Instructions to follow:
Return each line of the records holding the string "Cocina".

───── Source material ─────

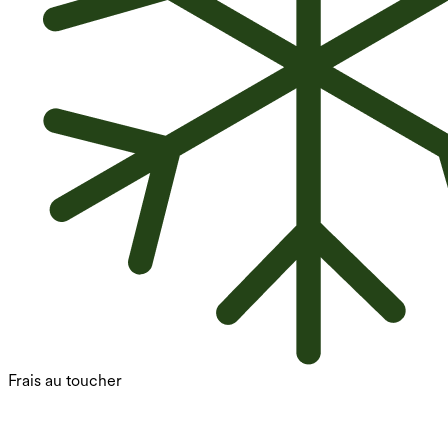
Frais au toucher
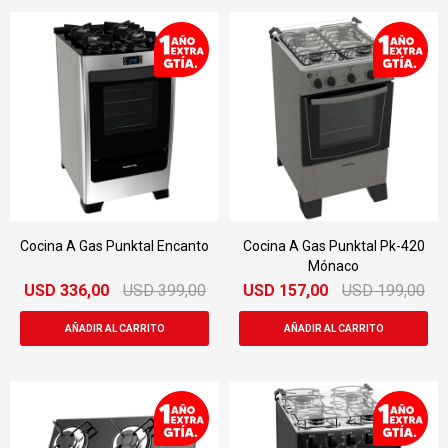
Cocina A Gas Punktal Encanto
Cocina A Gas Punktal Pk-420
Mónaco
USD
336,00
USD
399,00
USD
157,00
USD
199,00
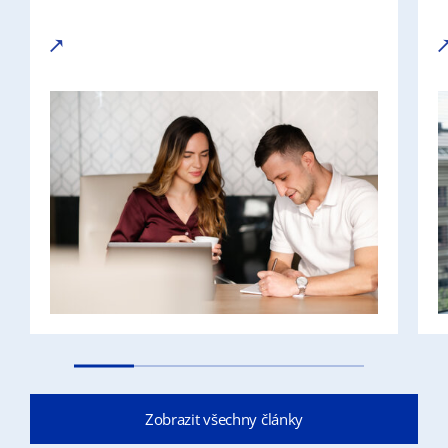
Zobrazit všechny články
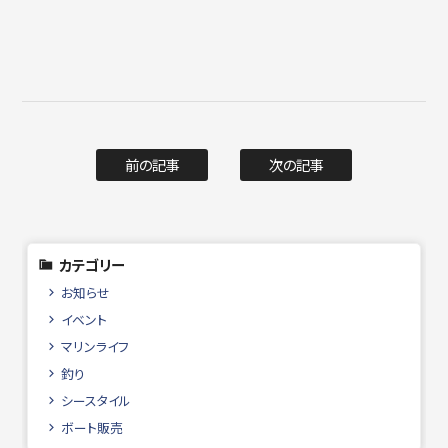
前の記事
次の記事
カテゴリー
お知らせ
イベント
マリンライフ
釣り
シースタイル
ボート販売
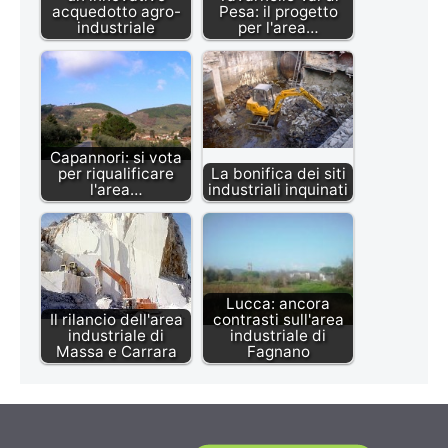
acquedotto agro-
Pesa: il progetto
industriale
per l'area…
Capannori: si vota
per riqualificare
La bonifica dei siti
l'area…
industriali inquinati
Lucca: ancora
Il rilancio dell'area
contrasti sull'area
industriale di
industriale di
Massa e Carrara
Fagnano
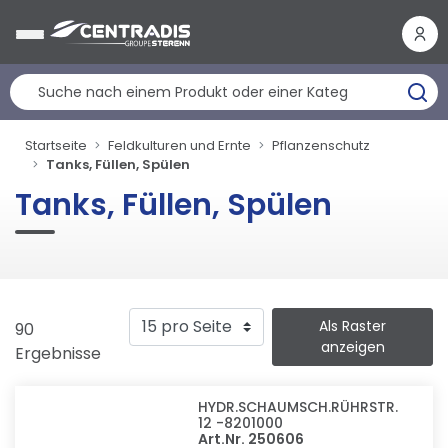
Cookie-Einstellungen
Startseite
Feldkulturen und Ernte
Pflanzenschutz
Tanks, Füllen, Spülen
Tanks, Füllen, Spülen
Als Raster
90
anzeigen
Ergebnisse
HYDR.SCHAUMSCH.RÜHRSTR.
12 -8201000
Art.Nr. 250606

─────

Response below:
Cocina A Gas Punktal Encanto
Cocina A Gas Punktal Pk-420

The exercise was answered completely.